What Should I Do with the Rest of My Life_ - Bruce Frankel [24]
On his way out the door, Harry asked Fadiman if he could help him find work. “Are you looking for a job?” the surprised editor said, then asked Harry if he liked to read. “Does a duck swim?” Harry responded. Fadiman picked up the phone and called his brother, Robert, who was a story editor at Metro Goldwyn Mayer studios. Harry soon had a job reading novels and scripts for the movies. MGM paid him five dollars for a novel, five for a play, and two for a short story. “I read some awful things,” he recalled. “The first was tripe, something to do with a spoiled heiress who was wangling for a handsome architect, who in turn loved a shopgirl.”

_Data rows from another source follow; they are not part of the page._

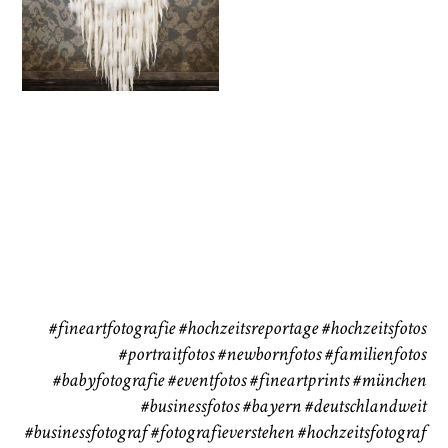
72
111
CHINGS
Babybauch
Reise
37
41
#fineartfotografie
#hochzeitsreportage
#hochzeitsfotos
#portraitfotos
#newbornfotos
#familienfotos
#babyfotografie
#eventfotos
#fineartprints
#münchen
#businessfotos
#bayern #deutschlandweit
#businessfotograf
#fotografieverstehen
#hochzeitsfotograf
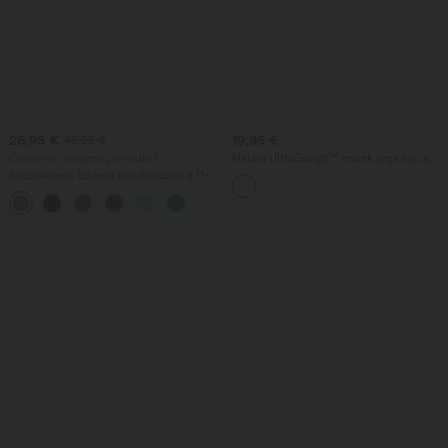
26,95 €
19,95 €
49,95 €
Časovno omejene ponudbe!
Halara UltraSculpt™ kratek joga top z
dvojnimi naramnicami in prepletenim
Brezrokaven ležeren kombinezon z U-
zadnjim delom brez hrbta
izrezom na hrbtu in žepi
+10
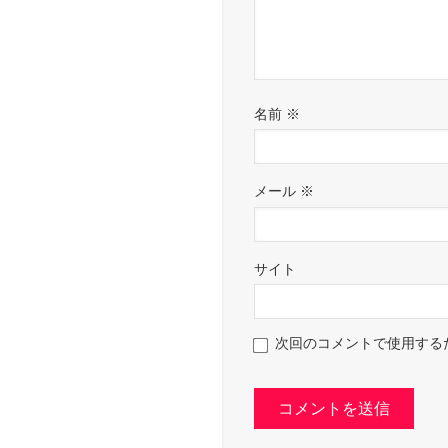
名前
※
メール
※
サイト
次回のコメントで使用する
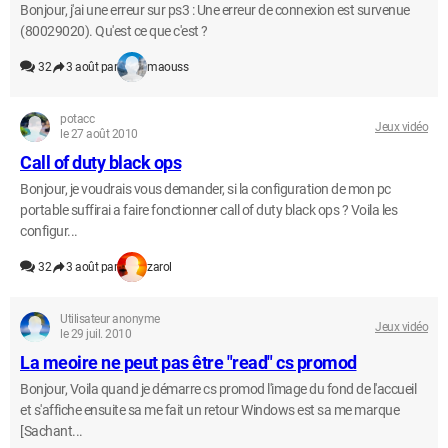
Bonjour, j'ai une erreur sur ps3 : Une erreur de connexion est survenue
(80029020). Qu'est ce que c'est ?
32
3 août par
maouss
potacc
Jeux vidéo
le 27 août 2010
Call of duty black ops
Bonjour, je voudrais vous demander, si la configuration de mon pc
portable suffirai a faire fonctionner call of duty black ops ? Voila les
configur...
32
3 août par
zarol
Utilisateur anonyme
Jeux vidéo
le 29 juil. 2010
La meoire ne peut pas être "read" cs promod
Bonjour, Voila quand je démarre cs promod l'image du fond de l'accueil
et s'affiche ensuite sa me fait un retour Windows est sa me marque
[Sachant...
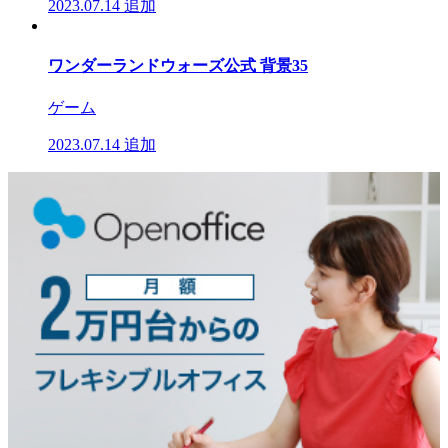
2023.07.14
追加
ワンダーランドウォーズ公式 背景35
ゲーム
2023.07.14
追加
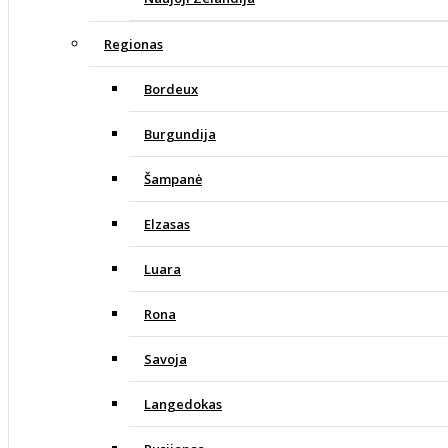
Regionas
Bordeux
Burgundija
Šampanė
Elzasas
Luara
Rona
Savoja
Langedokas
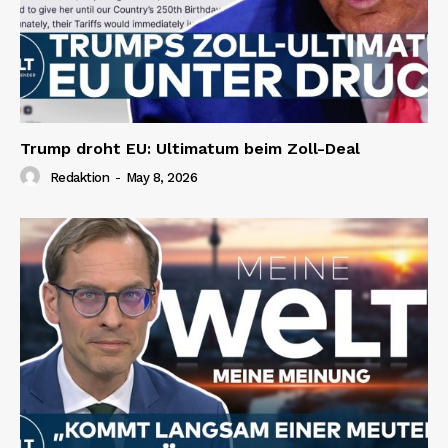
Trump droht EU: Ultimatum beim Zoll-Deal
Redaktion
-
May 8, 2026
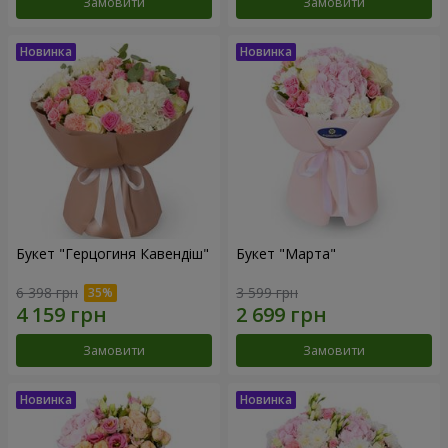
Замовити
Замовити
Букет "Герцогиня Кавендіш"
Букет "Марта"
6 398 грн
3 599 грн
Замовити
Замовити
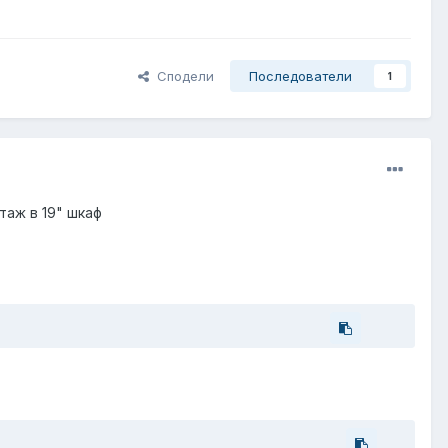
Сподели
Последователи
1
нтаж в 19" шкаф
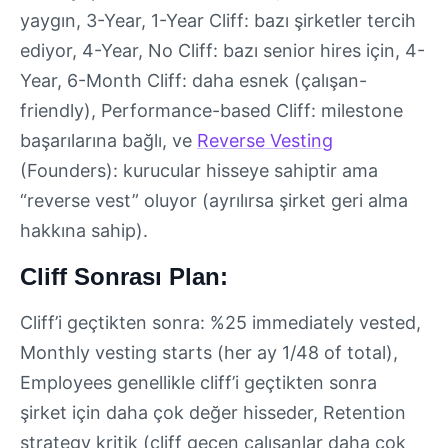
yaygın, 3-Year, 1-Year Cliff: bazı şirketler tercih
ediyor, 4-Year, No Cliff: bazı senior hires için, 4-
Year, 6-Month Cliff: daha esnek (çalışan-
friendly), Performance-based Cliff: milestone
başarılarına bağlı, ve
Reverse Vesting
(Founders): kurucular hisseye sahiptir ama
“reverse vest” oluyor (ayrılırsa şirket geri alma
hakkına sahip).
Cliff Sonrası Plan:
Cliff’i geçtikten sonra: %25 immediately vested,
Monthly vesting starts (her ay 1/48 of total),
Employees genellikle cliff’i geçtikten sonra
şirket için daha çok değer hisseder, Retention
strategy kritik (cliff geçen çalışanlar daha çok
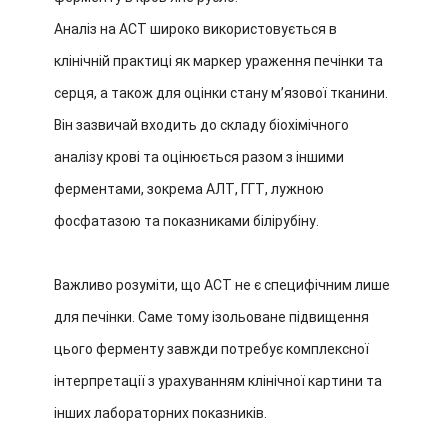
Аналіз на АСТ широко використовується в
клінічній практиці як маркер ураження печінки та
серця, а також для оцінки стану м’язової тканини.
Він зазвичай входить до складу біохімічного
аналізу крові та оцінюється разом з іншими
ферментами, зокрема АЛТ, ГГТ, лужною
фосфатазою та показниками білірубіну.
Важливо розуміти, що АСТ не є специфічним лише
для печінки. Саме тому ізольоване підвищення
цього ферменту завжди потребує комплексної
інтерпретації з урахуванням клінічної картини та
інших лабораторних показників.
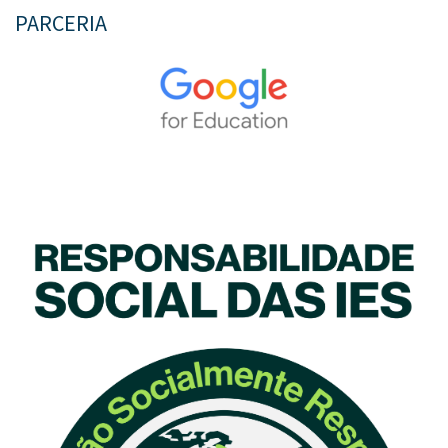
PARCERIA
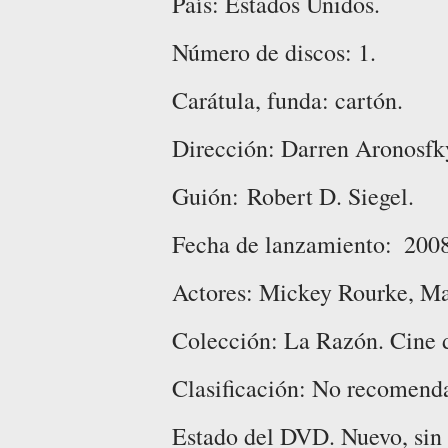
País: Estados Unidos.
Número de discos: 1.
Carátula, funda: cartón.
Dirección: ‎Darren Aronosfk
Guión:
Robert D. Siegel.
Fecha de lanzamiento: ‎ 200
Actores: ‎Mickey Rourke, M
Colección: La Razón. Cine 
Clasificación: No recomend
Estado del DVD. Nuevo, sin 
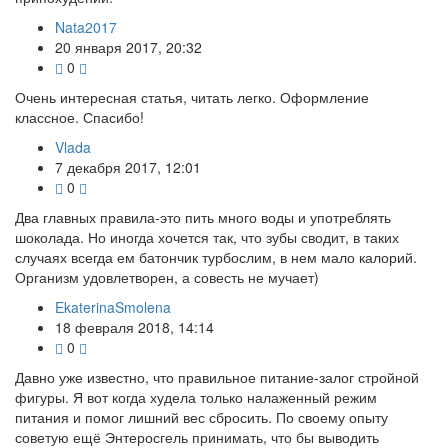
Nata2017
20 января 2017, 20:32
0
Очень интересная статья, читать легко. Оформление
классное. Спасибо!
Vlada
7 декабря 2017, 12:01
0
Два главных правила-это пить много воды и употреблять
шоколада. Но иногда хочется так, что зубы сводит, в таких
случаях всегда ем батончик турбослим, в нем мало калорий.
Организм удовлетворен, а совесть не мучает)
EkaterinaSmolena
18 февраля 2018, 14:14
0
Давно уже известно, что правильное питание-залог стройной
фигуры. Я вот когда худела только налаженный режим
питания и помог лишний вес сбросить. По своему опыту
советую ещё Энтеросгель принимать, что бы выводить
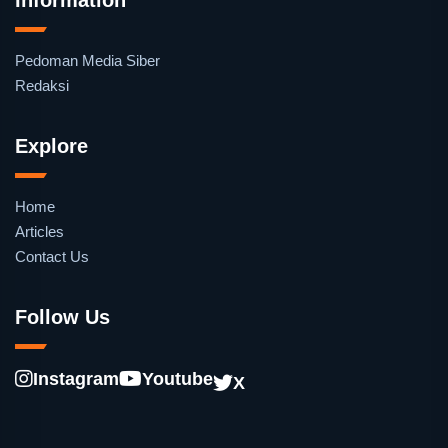
Pedoman Media Siber
Redaksi
Explore
Home
Articles
Contact Us
Follow Us
Instagram
Youtube
X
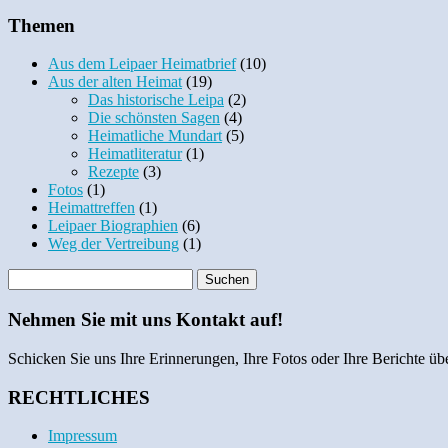
Themen
Aus dem Leipaer Heimatbrief
(10)
Aus der alten Heimat
(19)
Das historische Leipa
(2)
Die schönsten Sagen
(4)
Heimatliche Mundart
(5)
Heimatliteratur
(1)
Rezepte
(3)
Fotos
(1)
Heimattreffen
(1)
Leipaer Biographien
(6)
Weg der Vertreibung
(1)
Nehmen Sie mit uns Kontakt auf!
Schicken Sie uns Ihre Erinnerungen, Ihre Fotos oder Ihre Berichte übe
RECHTLICHES
Impressum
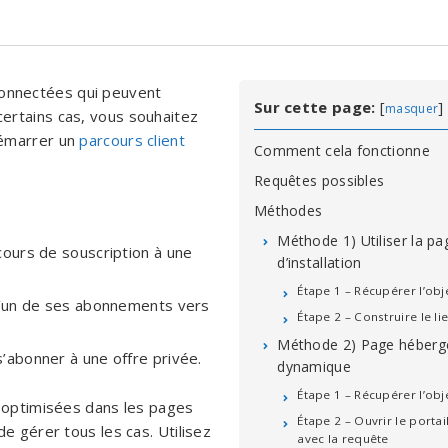
onnectées qui peuvent
Sur cette page:
[
]
masquer
ertains cas, vous souhaitez
démarrer un
parcours client
Comment cela fonctionne
Requêtes possibles
Méthodes
Méthode 1) Utiliser la pa
cours de souscription à une
d’installation
Étape 1 – Récupérer l’obj
 l’un de ses abonnements vers
Étape 2 – Construire le li
Méthode 2) Page héberg
’abonner à une offre privée.
dynamique
Étape 1 – Récupérer l’obj
t optimisées dans les pages
Étape 2 – Ouvrir le portai
e gérer tous les cas. Utilisez
avec la requête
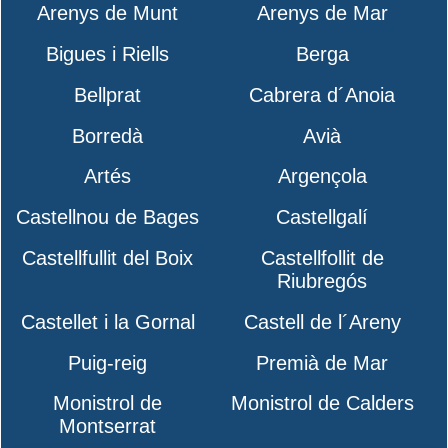
Arenys de Munt
Arenys de Mar
Bigues i Riells
Berga
Bellprat
Cabrera d´Anoia
Borredà
Avià
Artés
Argençola
Castellnou de Bages
Castellgalí
Castellfullit del Boix
Castellfollit de
Riubregós
Castellet i la Gornal
Castell de l´Areny
Puig-reig
Premià de Mar
Monistrol de
Monistrol de Calders
Montserrat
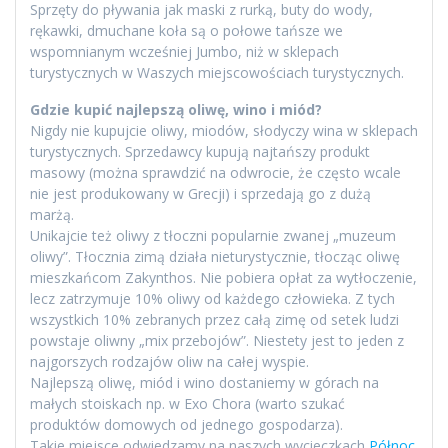
Sprzęty do pływania jak maski z rurką, buty do wody,
rękawki, dmuchane koła są o połowe tańsze we
wspomnianym wcześniej Jumbo, niż w sklepach
turystycznych w Waszych miejscowościach turystycznych.
Gdzie kupić najlepszą oliwę, wino i miód?
Nigdy nie kupujcie oliwy, miodów, słodyczy wina w sklepach
turystycznych. Sprzedawcy kupują najtańszy produkt
masowy (można sprawdzić na odwrocie, że często wcale
nie jest produkowany w Grecji) i sprzedają go z dużą
marżą.
Unikajcie też oliwy z tłoczni popularnie zwanej „muzeum
oliwy”. Tłocznia zimą działa nieturystycznie, tłocząc oliwę
mieszkańcom Zakynthos. Nie pobiera opłat za wytłoczenie,
lecz zatrzymuje 10% oliwy od każdego człowieka. Z tych
wszystkich 10% zebranych przez całą zimę od setek ludzi
powstaje oliwny „mix przebojów”. Niestety jest to jeden z
najgorszych rodzajów oliw na całej wyspie.
Najlepszą oliwę, miód i wino dostaniemy w górach na
małych stoiskach np. w Exo Chora (warto szukać
produktów domowych od jednego gospodarza).
Takie miejsce odwiedzamy na naszych wycieczkach
Północ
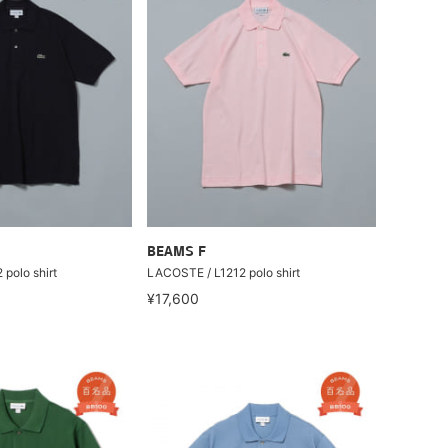
BEAMS F
polo shirt
LACOSTE / L1212 polo shirt
¥17,600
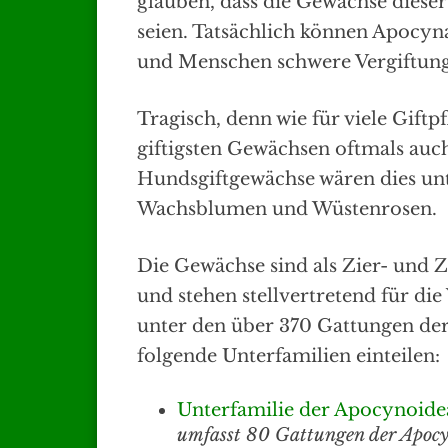
glauben, dass die Gewächse dieser
seien. Tatsächlich können Apocyn
und Menschen schwere Vergiftung
Tragisch, denn wie für viele Gift
giftigsten Gewächsen oftmals auch 
Hundsgiftgewächse wären dies u
Wachsblumen und Wüstenrosen.
Die Gewächse sind als Zier- und 
und stehen stellvertretend für di
unter den über 370 Gattungen der 
folgende Unterfamilien einteilen:
Unterfamilie der Apocynoide
umfasst 80 Gattungen der Apoc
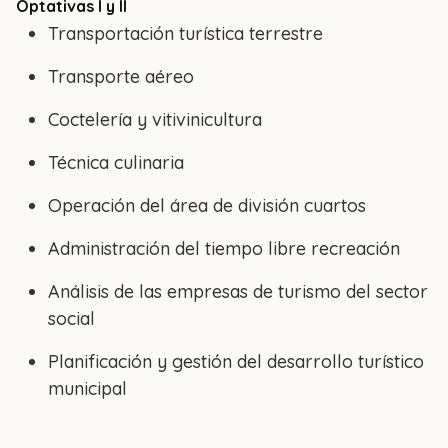
Optativas I y II
Transportación turística terrestre
Transporte aéreo
Coctelería y vitivinicultura
Técnica culinaria
Operación del área de división cuartos
Administración del tiempo libre recreación
Análisis de las empresas de turismo del sector
social
Planificación y gestión del desarrollo turístico
municipal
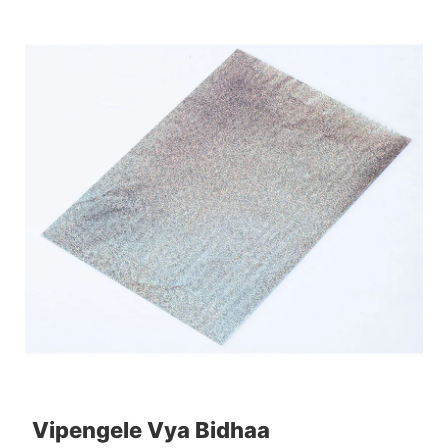
Vipengele Vya Bidhaa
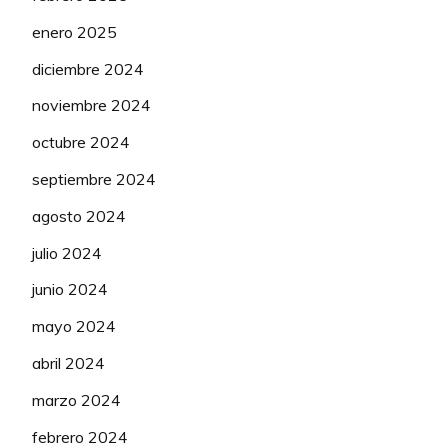
enero 2025
diciembre 2024
noviembre 2024
octubre 2024
septiembre 2024
agosto 2024
julio 2024
junio 2024
mayo 2024
abril 2024
marzo 2024
febrero 2024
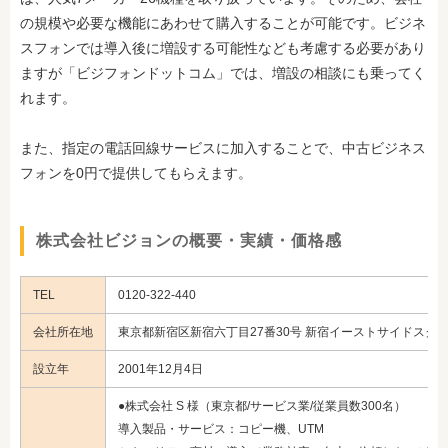
の規模や必要な機能にあわせて購入することが可能です。ビジネ
スフォンでは導入後に増設する可能性なども考慮する必要があり
ますが「ビジフォンドットコム」では、増設の相談にも乗ってく
れます。
また、指定の電話回線サービスに加入することで、中古ビジネス
フォンを0円で提供してもらえます。
株式会社ビジョンの概要・実績・価格感
TEL
0120-322-440
会社所在地
東京都新宿区新宿六丁目27番30号 新宿イーストサイドスクエ
設立年
2001年12月4日
●株式会社 S 様（東京都/サービス業/従業員数300名）
導入製品・サービス：コピー機、UTM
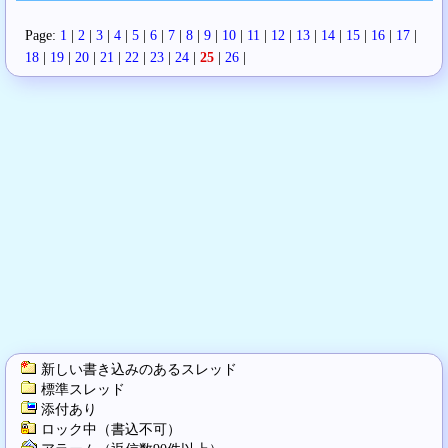
Page:
1
|
2
|
3
|
4
|
5
|
6
|
7
|
8
|
9
|
10
|
11
|
12
|
13
|
14
|
15
|
16
|
17
|
18
|
19
|
20
|
21
|
22
|
23
|
24
|
25
|
26
|
新しい書き込みのあるスレッド
標準スレッド
添付あり
ロック中（書込不可）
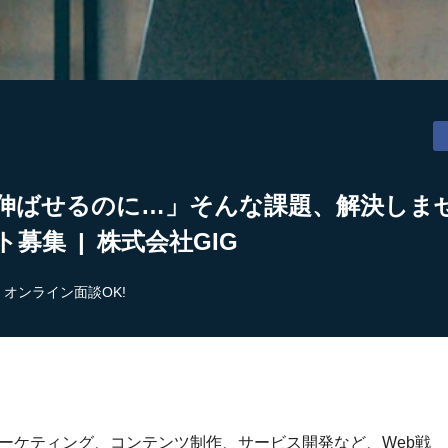
伸ばせるのに…」そんな課題、解決しませ
募集 | 株式会社GIG
オンライン面談OK!
bマーケティング、コンテンツ制作、サービス開発など、Web戦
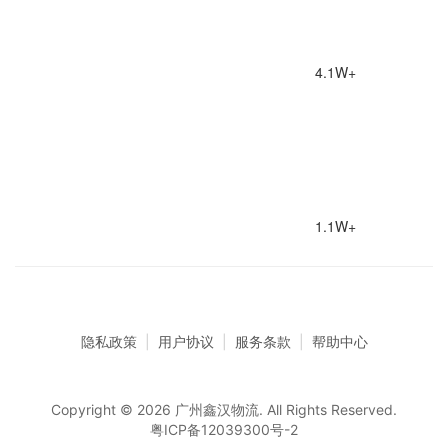
4.1W+
1.1W+
隐私政策
|
用户协议
|
服务条款
|
帮助中心
Copyright © 2026 广州鑫汉物流. All Rights Reserved.
粤ICP备12039300号-2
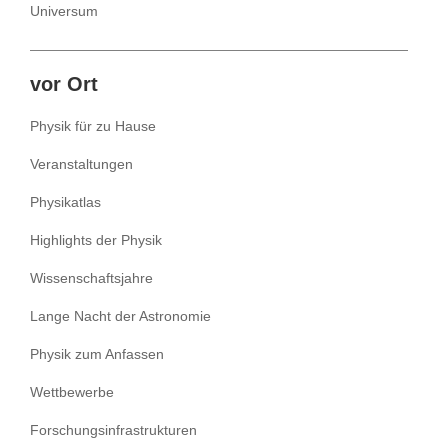
Universum
vor Ort
Physik für zu Hause
Veranstaltungen
Physikatlas
Highlights der Physik
Wissenschaftsjahre
Lange Nacht der Astronomie
Physik zum Anfassen
Wettbewerbe
Forschungsinfrastrukturen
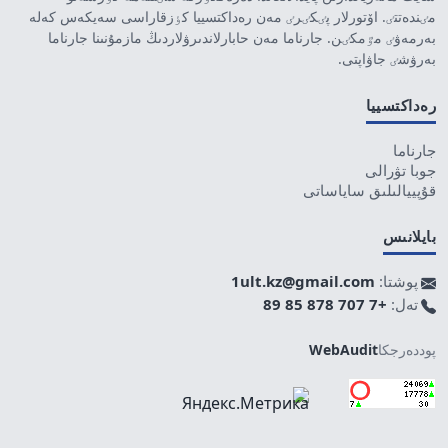
مٸندەتتٸ. اۆتورلار پٸكٸرٸ مەن رەداكتسييا كٶزقاراسى سەيكەس كەلە
بەرمەۋٸ مٷمكٸن. جارناما مەن حابارلاندىرۋلاردىڭ مازمۇنىنا جارناما
بەرۋشٸ جاۋاپتى.
رەداكتسييا
جارناما
جوبا تۋرالى
قۇپييالىلىق ساياساتى
بايلانىس
پوشتا:
1ult.kz@gmail.com
تەل:
+7 707 878 85 89
پوددەرجكا
WebAudit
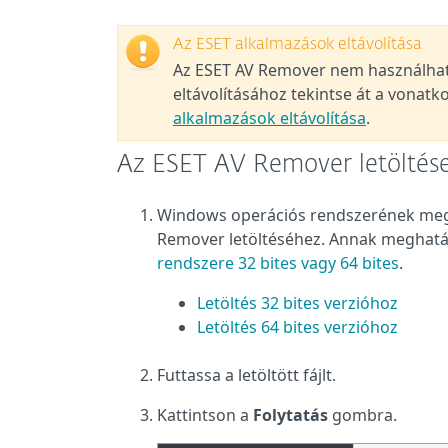
Az ESET alkalmazások eltávolítása
Az ESET AV Remover nem használható
eltávolításához tekintse át a vonat
alkalmazások eltávolítása
.
Az ESET AV Remover letöltése
Windows operációs rendszerének megfe
Remover letöltéséhez. Annak meghatáro
rendszere 32 bites vagy 64 bites
.
Letöltés 32 bites verzióhoz
Letöltés 64 bites verzióhoz
Futtassa a letöltött fájlt.
Kattintson a
Folytatás
gombra.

When he turned in his first synopsis, the story editor was amused by Harry’s negative critique. He had already asked someone else to read the book, and that reader thought it would make a good movie so the editor planned to recommend it to the studio. He suggested that in the future, if he received another book to read, Harry should write a longer synopsis. The next one Harry wrote was ten pages. The editor was not entirely satisfied and told Harry some readers commonly wrote fifteen- or twenty-page synopses. From then on, Harry wrote that much and more. “They took up more of my time than I expected. In fact, I was not getting any time to write my book. But I thought, What the hell. As soon as I break in I’ll be able to ease off. My book would wait, my epic.” Harry read his “guts out”—novels, romances, mysteries, short stories, travelogues, even books on the Canarsie Canal. Assignments usually had a twenty-four-hour deadline, and he would frequently have to read until midnight and then write twenty to thirty pages. He rarely made more than twenty-five dollars a week.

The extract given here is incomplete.